I had a few minutes so I ended up rebuilding my tool: https://github.com/pdehaan/blurts-https-stats which conveniently pipes the report out to README.md if you just want a quick scroll. Or, the raw "alive"-vs-"dead" JSON can be found in https://github.com/pdehaan/blurts-https-stats/blob/main/checker.json.

Some very rough stats, if you like grepping JSON files:

"link": occurs 624× (which accounts for empty domains or duplicated domains)
"status": "dead" occurs 198× (31.7%)
"status": "alive" occurs 426× (68.2%)

BUT the misleading thing is that a lot of those broken 31% reported dead links still work, but the npm module is just reporting bad HTTPS certificates as broken (or getting caught by Cloudflare captchas).
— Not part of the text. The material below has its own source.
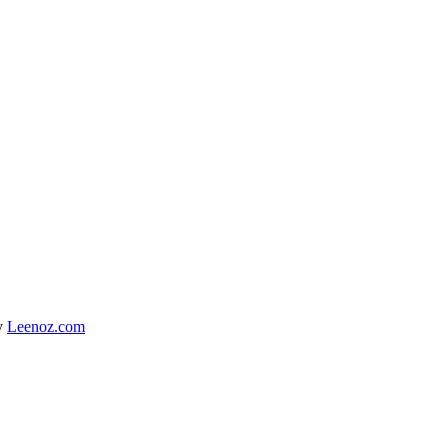
y
Leenoz.com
PROTIP: If you want to play a fun game, we could WHOIS all the broken domains and see which domains are available to register, then pick them all up and redirect them to https://monitor.firefox.com.

flodolo

Requesting changes to make sure the rationale is clarified.

locales/en/breaches.ftl

flozia · 2023-04-03T11:12:20Z

Not sure if I mentioned this in another thread, but there is a small-ish risk of linking to external sites. A lot of the domains via HIBP are no longer resolving.

I looked at one point and think my scripts were guessing about 25% of the outbound domains were invalid. I had a few minutes so I ended up rebuilding my tool: https://github.com/pdehaan/blurts-https-stats which conveniently pipes the report out to README.md if you just want a quick scroll. Or, the raw "alive"-vs-"dead" JSON can be found in https://github.com/pdehaan/blurts-https-stats/blob/main/checker.json.
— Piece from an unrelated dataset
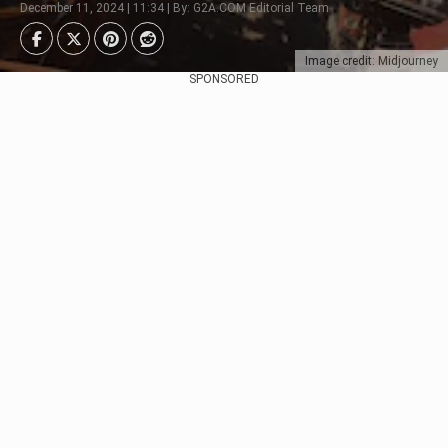
December 11, 2024 | 11:34 | By: G2A.COM Editorial Team
Image credit: Midjourney
SPONSORED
Some very rough stats, if you like grepping JSON files:

"link": occurs 624× (which accounts for empty domains or duplicated domains)
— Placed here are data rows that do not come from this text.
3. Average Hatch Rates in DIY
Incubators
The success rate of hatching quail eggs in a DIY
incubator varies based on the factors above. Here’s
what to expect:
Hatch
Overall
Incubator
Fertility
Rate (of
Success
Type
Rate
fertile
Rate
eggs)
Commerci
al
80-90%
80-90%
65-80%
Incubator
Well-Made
"status": "dead" occurs 198× (31.7%)

"status": "alive" occurs 426× (68.2%)

BUT the misleading thing is that a lot of those broken 31% reported dead links still work, but the npm module is just reporting bad HTTPS certificates as broken (or getting caught by Cloudflare captchas).

PROTIP: If you want to play a fun game, we could WHOIS all the broken domains and see which domains are available to register, then pick them all up and redirect them to https://monitor.firefox.com.

That’s interesting. Thank you so much for the tool @pdehaan and for listing the stats! As @flodolo mentioned there had been some back and forth on if we would like to show those links or not. We communicated the risks with PM but I’m raising this again to make sure we are aligned.

pdehaan · 2023-04-03T15:40:05Z

@flozia To be clear, the broken links are already on the site on the details page, ie: https://monitor.firefox.com/breach-details/LeakedReality
If I click on the domain near the top I see a "Hmm. We’re having trouble finding that site." error page in Firefox Nightly. A WHOIS search shows the domain is registered, but maybe DNS just isn't set up anymore. Even curl shows an error trying to inspect the page:

curl -fL https://leakedreality.com # HTTPS
curl: (6) Could not resolve host: leakedreality.com

curl -fL http://leakedreality.com # try HTTP
curl: (6) Could not resolve host: leakedreality.com

echo $? # 6

… but I can see how adding a new [broken] CTA link would be frustrating and confusing to end users.

It took a few clicks, but https://monitor.firefox.com/breach-details/Abandonia2022 is another example. Clicking the domain link on the details page takes me to a "Unable to connect. An error occurred during a connection to abandonia.com." error page in Nightly. Changing https:// to vanilla http:// fixes the broken link, but probably not intuitive.

Or https://monitor.firefox.com/breach-details/GGCorp external domain link takes me to a scary error page (presumably because of a bad/invalid HTTPS cert):

Warning: Potential Security Risk Ahead
Nightly detected a potential security threat and did not continue to ggcorp.me. If you visit this site, attackers could try to steal information like your passwords, emails, or credit card details.

mansaj · 2023-04-03T15:55:16Z

@pdehaan Looking at the JSON generated by the script.. I noticed that lots of the sites marked as “dead” / 403s are accessible? Are these false positives?

pdehaan · 2023-04-03T16:22:11Z

@mansaj #2961 (comment) "I noticed that lots of the sites marked as “dead” / 403s are accessible? Are these false positives?"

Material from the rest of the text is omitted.